Bagi BPCB Aceh, situs Makam Meurah II ini merupakan satu bagian dari urat nadi perjalanan sejarah lembaga pelestari di Aceh dan Sumatera Utara “situs ini telah menemani BPCB Aceh selama 20 tahun lebih” demikian kata Masnauli Butar Butar, salah seorang arkeolog pelestari  dan juga anggota Perkumpulan Ahli Arkeologi Indonesia Komisariat Daerah Aceh dan Sumatera Utara.
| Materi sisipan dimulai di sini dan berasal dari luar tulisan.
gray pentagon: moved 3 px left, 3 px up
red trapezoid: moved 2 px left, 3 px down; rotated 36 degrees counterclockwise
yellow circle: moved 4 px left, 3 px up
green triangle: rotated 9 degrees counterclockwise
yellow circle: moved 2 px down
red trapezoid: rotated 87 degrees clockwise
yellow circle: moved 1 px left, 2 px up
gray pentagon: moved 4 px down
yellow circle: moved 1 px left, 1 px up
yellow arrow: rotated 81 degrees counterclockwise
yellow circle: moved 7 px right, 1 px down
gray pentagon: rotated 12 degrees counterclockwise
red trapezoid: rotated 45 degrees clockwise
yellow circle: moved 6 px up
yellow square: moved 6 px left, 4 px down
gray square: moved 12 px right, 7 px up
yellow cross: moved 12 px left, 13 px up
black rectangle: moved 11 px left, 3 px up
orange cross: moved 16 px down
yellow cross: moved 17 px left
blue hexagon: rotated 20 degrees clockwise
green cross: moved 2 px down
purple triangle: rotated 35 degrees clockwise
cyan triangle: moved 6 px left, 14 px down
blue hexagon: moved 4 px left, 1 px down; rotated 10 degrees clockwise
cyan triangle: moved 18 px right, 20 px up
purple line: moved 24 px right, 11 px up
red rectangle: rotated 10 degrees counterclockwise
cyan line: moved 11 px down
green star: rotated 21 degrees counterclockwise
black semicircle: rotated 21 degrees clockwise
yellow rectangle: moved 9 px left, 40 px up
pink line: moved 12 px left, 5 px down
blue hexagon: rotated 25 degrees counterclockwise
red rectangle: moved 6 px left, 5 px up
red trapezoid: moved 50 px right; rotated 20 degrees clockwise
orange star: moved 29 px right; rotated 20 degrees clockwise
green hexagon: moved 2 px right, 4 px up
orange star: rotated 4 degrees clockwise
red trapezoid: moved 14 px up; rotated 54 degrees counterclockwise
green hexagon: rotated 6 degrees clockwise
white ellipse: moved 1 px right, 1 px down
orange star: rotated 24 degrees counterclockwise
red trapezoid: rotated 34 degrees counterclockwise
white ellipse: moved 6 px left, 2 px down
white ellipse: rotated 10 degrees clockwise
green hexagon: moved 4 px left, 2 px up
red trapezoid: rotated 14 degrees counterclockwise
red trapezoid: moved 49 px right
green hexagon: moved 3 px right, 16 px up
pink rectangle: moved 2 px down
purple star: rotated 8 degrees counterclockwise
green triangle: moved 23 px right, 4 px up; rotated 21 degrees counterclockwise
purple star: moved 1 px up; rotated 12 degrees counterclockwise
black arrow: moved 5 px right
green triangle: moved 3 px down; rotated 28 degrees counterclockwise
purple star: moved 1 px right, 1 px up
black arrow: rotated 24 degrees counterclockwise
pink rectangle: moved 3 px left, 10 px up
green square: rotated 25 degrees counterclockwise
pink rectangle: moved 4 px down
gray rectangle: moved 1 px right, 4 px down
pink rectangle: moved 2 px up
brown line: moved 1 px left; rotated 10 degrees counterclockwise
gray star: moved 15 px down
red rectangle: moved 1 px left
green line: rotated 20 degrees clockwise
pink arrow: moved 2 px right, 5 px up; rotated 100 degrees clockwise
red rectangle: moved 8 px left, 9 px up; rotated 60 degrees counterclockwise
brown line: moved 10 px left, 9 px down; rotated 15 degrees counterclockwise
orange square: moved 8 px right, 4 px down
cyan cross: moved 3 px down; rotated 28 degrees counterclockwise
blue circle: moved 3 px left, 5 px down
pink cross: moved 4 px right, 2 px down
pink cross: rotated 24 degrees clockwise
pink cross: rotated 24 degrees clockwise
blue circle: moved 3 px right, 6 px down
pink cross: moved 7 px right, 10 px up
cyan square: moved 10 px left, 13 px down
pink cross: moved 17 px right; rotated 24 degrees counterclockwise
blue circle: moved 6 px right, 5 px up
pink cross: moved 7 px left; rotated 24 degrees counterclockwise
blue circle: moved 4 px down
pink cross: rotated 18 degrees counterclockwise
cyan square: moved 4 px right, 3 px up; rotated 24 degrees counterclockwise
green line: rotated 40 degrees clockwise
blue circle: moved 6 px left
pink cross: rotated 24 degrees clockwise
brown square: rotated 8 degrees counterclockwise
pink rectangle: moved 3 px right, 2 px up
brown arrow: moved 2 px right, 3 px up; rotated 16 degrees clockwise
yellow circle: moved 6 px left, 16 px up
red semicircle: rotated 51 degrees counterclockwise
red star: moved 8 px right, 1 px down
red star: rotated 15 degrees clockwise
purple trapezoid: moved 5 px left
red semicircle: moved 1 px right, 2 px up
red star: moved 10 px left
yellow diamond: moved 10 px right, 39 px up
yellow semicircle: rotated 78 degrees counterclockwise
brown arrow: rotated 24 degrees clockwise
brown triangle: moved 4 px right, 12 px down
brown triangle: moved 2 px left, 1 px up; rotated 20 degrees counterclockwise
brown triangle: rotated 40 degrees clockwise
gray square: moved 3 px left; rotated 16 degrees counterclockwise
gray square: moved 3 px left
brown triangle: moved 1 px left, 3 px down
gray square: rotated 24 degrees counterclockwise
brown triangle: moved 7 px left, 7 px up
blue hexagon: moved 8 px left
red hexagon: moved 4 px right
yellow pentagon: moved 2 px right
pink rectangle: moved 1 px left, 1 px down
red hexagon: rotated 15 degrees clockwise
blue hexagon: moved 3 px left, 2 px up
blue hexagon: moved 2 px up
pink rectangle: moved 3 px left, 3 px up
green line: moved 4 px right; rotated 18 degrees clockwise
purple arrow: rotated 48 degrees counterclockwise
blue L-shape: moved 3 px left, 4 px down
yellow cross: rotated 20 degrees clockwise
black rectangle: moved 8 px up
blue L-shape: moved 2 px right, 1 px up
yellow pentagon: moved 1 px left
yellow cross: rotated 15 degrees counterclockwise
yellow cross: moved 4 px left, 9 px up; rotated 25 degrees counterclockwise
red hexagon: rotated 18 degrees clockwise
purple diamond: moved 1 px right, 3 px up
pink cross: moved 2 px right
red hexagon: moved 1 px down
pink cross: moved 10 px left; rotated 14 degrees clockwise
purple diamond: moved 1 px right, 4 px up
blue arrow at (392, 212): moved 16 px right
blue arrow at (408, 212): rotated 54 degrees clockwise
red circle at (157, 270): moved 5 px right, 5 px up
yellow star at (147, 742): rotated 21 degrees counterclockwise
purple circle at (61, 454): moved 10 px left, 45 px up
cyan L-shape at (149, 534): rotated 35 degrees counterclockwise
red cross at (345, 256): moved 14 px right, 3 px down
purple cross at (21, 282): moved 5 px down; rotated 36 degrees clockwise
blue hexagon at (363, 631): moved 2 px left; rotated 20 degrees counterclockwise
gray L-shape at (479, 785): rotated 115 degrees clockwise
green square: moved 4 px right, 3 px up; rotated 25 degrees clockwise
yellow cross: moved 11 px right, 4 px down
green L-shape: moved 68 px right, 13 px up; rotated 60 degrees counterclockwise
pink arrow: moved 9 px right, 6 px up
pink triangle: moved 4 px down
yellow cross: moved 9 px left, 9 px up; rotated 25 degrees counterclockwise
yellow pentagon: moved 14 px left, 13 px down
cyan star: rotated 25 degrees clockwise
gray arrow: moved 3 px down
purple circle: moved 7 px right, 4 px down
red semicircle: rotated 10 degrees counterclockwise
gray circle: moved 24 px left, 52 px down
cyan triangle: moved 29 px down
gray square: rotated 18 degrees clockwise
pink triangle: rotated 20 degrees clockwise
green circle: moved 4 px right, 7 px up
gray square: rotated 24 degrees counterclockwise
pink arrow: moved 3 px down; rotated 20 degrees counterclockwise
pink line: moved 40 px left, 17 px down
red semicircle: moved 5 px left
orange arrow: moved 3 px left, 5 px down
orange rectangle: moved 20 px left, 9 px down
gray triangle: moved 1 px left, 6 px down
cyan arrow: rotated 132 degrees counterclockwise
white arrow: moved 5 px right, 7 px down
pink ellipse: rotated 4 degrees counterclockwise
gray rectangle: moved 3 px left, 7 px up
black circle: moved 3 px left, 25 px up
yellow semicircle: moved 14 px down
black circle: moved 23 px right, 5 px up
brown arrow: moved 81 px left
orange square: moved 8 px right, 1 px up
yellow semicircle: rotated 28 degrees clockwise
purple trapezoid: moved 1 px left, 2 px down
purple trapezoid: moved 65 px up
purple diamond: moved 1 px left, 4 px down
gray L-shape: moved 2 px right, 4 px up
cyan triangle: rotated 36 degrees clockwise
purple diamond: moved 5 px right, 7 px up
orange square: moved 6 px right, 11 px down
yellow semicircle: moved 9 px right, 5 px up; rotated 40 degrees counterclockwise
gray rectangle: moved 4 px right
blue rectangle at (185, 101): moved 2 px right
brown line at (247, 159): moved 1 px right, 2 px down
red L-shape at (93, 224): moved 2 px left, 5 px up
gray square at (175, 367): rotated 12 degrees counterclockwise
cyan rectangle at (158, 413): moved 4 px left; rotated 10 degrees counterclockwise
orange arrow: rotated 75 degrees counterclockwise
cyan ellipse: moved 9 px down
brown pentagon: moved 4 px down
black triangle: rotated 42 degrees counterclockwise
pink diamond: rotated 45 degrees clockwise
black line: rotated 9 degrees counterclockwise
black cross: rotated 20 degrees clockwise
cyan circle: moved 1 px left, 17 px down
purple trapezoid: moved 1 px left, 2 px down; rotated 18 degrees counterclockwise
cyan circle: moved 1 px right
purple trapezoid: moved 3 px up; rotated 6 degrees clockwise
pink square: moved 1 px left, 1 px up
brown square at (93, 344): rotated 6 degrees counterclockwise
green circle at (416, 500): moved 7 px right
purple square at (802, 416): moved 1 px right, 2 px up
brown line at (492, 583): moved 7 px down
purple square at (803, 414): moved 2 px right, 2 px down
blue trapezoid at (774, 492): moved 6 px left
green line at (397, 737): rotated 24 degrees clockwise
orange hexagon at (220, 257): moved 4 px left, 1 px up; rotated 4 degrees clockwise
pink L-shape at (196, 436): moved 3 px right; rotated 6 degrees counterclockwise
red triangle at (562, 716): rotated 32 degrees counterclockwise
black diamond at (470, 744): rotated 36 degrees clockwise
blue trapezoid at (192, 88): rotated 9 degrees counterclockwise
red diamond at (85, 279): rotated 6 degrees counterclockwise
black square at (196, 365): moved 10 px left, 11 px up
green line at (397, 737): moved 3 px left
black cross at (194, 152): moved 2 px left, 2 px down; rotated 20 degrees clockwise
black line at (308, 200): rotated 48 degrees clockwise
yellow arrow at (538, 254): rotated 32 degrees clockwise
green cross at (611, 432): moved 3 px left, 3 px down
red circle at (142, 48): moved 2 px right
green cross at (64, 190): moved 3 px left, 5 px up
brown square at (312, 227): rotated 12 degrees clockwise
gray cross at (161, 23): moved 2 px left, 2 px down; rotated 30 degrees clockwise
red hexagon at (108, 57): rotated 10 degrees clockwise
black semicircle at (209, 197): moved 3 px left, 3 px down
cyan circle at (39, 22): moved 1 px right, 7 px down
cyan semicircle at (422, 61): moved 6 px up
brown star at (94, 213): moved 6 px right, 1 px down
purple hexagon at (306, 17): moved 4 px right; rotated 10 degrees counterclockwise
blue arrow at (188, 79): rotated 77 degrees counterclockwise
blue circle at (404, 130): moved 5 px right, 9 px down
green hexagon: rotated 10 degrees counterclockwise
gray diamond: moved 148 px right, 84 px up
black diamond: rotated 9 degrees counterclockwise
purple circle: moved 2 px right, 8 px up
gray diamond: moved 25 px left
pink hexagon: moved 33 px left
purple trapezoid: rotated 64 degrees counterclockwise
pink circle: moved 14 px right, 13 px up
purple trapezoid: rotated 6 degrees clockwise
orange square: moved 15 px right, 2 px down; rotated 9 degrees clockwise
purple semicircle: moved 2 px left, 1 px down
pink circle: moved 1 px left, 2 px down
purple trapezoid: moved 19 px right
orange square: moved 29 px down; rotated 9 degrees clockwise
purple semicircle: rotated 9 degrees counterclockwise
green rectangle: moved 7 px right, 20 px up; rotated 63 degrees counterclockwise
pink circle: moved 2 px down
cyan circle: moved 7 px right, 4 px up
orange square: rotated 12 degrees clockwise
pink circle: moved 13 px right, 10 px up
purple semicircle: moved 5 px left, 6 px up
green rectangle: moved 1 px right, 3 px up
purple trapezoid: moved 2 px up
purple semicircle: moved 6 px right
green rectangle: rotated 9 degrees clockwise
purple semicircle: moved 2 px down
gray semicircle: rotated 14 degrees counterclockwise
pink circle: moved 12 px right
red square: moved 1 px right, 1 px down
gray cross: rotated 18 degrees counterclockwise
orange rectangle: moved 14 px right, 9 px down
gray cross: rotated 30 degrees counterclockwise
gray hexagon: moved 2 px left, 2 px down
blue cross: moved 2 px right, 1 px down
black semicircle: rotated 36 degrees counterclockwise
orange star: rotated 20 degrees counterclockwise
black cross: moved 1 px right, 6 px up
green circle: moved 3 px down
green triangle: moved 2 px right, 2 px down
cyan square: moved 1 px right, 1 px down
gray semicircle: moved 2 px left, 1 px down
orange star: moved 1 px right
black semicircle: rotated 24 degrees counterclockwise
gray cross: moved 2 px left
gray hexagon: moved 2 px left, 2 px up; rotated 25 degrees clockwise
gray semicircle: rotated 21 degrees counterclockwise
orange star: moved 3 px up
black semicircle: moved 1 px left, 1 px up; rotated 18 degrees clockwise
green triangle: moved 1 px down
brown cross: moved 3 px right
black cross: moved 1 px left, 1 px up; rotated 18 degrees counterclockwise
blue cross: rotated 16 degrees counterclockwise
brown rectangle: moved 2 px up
Masnauli Butar Butar mengatakan: “..dalam komplek situs terdapat batu nisan ukuran besar dan kecil yang memiliki nilai penting sejarah, ilmu pengetahuan, pendidikan, agama dan kebudayaan yang sangat luarbiasa. Tetapi sayangnya, situs mengalami ancaman karena keberadaan pohon besar di tengah-tengahnya yang suatu saat bisa menyebabkan petaka kerusakan akibat tertimpa jika pohonnya tumbang.”

Masnauli Butar Butar menanggapi pemberitaan media https://www.bidik-aceh.com/situs-kompleks-makam-meurah-ii/ dengan menyampaikan bahwa “faktanya dalam sela sela batu nisan terdapat pohon besar yang akar akarnya telah merusak batu nisan. Pohon ini sudah ada sebelum bapak M. Zein menjadi juru pelihara. Untuk mencegah terjadinya pohon tumbang akibat usia pohon yang semakin menua atau angin kencang (faktor alam)   perlu penebangan pohon. Pada permukaan tanah, terlihat akar akar pohon telah merenggangkan batu nisan. Apabila suatu saat nanti pohon tumbang, maka batu nisan akan ikut rusak (patah, tercabut, retak).”

Menurut Masnauli Butar Butar, penataan yang pertama dilakukan adalah penebangan pohon. Pohon ini cukup meresahkan, karena sudah sangat tinggi dan ranting yang makin lebat, apabila suatu saat tumbang maka akan merusak batu nisan atau bangunan disekelilingnya. Menebang pohon ini tentu tidak mudah, pada tahun 2009 pernah diwacanakan menebang pohon, namun gagal karena biaya yang diperlukan cukup besar dan permasalahan lainnya.

Permasalahan lainnya, ada kepercayaan menebang pohon besar akan terkena unsur magis, sehingga perlu dibuatkan kenduri. Terkadang juga sipemotong kayu (tukang sinso) agak takut kalau terjadi sesuatu dikemudian hari. Permasalahan seperti ini kerap menjadi alasan utama mengapa pohon didekat makam kuno tidak ditebang.

Masnauli (panggilan akrab) memberikan contoh kasus yang menimpa komplek makam Panglima Peunaro dimana rusak total akibat di timpa pohon tumbang. Runtuhan pohon  yang besar menimpa cungkup, menghancurkannya, kemudian rubuhan keduannya menghantam batu nisan di bawahnya sehingga patah, retak, dan roboh.”

Lebih lanjut, Masnauli menyarankan agara rencana penebangan pohon di Situs Makam Meurah II harus berkoordinasi dengan aparat desa setempat dan instansi terkait khususnya Dinas Pertamanan yang ahli dan berpengalaman melakukan pemangkasan atau penebangan kayu.

“yang pasti, penebangan pohon ini juga merupakan upaya penyelamatan situs cagar budaya dari kerusakan.” tutup Masnauli Butar Butar.